● Exercise prompt: Filter these entries down to lines holding "ditt".

● Extracted material:
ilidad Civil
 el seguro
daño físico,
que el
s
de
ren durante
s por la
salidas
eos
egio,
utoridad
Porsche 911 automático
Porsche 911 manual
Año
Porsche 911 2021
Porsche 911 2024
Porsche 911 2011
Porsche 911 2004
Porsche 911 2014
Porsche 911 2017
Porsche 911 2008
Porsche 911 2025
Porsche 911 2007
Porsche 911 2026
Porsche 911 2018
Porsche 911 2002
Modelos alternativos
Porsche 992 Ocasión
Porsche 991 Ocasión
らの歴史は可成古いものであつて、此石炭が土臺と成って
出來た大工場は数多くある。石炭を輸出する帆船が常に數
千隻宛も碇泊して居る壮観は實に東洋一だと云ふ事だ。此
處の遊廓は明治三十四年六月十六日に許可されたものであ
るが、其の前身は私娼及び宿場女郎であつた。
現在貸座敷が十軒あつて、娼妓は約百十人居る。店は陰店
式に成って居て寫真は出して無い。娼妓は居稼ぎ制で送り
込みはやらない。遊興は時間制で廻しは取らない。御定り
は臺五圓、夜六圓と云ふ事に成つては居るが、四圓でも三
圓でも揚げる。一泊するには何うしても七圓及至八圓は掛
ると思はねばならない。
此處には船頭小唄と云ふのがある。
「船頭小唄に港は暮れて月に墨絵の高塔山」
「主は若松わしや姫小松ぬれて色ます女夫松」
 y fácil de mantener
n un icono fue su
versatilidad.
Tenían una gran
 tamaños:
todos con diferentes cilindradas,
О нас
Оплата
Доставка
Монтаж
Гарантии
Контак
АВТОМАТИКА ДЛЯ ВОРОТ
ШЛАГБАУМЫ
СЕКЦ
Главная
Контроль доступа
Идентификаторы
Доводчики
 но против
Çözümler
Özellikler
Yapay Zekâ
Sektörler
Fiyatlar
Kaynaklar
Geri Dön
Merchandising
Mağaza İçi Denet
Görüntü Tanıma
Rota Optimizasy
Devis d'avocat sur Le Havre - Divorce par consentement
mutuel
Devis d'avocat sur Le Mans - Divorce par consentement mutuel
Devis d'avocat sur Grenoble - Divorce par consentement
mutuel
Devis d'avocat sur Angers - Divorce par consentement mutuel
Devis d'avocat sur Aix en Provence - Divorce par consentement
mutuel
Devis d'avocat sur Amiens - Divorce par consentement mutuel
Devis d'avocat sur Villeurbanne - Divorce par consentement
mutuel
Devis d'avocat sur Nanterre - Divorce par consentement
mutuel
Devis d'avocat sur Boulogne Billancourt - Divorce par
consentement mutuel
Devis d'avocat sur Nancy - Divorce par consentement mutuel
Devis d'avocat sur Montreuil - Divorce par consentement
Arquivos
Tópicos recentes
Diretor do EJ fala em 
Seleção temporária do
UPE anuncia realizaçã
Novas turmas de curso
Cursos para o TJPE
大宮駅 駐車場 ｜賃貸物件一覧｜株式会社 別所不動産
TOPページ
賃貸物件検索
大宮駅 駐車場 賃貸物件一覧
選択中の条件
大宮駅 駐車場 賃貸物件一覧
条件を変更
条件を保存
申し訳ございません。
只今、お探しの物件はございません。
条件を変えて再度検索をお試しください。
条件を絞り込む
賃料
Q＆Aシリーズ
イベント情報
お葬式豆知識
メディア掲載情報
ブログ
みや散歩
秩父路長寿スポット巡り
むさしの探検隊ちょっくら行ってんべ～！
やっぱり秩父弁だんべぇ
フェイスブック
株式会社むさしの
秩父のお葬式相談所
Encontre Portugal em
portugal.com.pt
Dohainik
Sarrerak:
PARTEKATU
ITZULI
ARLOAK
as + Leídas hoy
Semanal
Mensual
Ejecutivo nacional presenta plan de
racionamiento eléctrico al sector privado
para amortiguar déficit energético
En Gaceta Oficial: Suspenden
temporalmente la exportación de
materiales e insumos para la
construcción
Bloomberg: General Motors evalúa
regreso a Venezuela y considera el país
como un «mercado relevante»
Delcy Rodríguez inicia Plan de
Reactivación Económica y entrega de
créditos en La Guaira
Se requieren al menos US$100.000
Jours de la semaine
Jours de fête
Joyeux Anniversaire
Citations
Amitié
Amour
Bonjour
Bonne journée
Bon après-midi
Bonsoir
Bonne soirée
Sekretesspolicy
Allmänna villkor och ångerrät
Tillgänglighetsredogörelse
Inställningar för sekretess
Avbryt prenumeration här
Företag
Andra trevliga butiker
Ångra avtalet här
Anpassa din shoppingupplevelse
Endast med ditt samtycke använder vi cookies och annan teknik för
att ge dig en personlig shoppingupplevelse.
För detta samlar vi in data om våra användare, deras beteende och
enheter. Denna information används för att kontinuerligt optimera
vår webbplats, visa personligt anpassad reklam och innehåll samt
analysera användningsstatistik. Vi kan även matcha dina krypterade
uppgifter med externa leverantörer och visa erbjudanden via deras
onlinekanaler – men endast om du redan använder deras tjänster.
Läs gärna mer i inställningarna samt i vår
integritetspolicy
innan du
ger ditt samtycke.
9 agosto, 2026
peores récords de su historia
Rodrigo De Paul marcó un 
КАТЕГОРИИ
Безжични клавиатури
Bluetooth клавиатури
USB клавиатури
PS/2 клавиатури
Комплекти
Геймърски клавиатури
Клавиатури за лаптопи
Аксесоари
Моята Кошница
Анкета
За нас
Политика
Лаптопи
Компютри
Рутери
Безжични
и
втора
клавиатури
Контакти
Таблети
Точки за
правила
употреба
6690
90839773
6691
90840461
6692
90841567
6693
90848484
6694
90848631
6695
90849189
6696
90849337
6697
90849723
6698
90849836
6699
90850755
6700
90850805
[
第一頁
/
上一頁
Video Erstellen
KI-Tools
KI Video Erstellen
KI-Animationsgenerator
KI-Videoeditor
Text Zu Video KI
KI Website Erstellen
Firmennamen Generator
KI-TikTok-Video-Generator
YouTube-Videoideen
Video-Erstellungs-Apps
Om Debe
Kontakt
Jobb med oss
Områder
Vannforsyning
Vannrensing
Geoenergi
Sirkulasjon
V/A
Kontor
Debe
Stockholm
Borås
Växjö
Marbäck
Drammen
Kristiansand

● Expected answer:
Endast med ditt samtycke använder vi cookies och annan teknik för
ger ditt samtycke.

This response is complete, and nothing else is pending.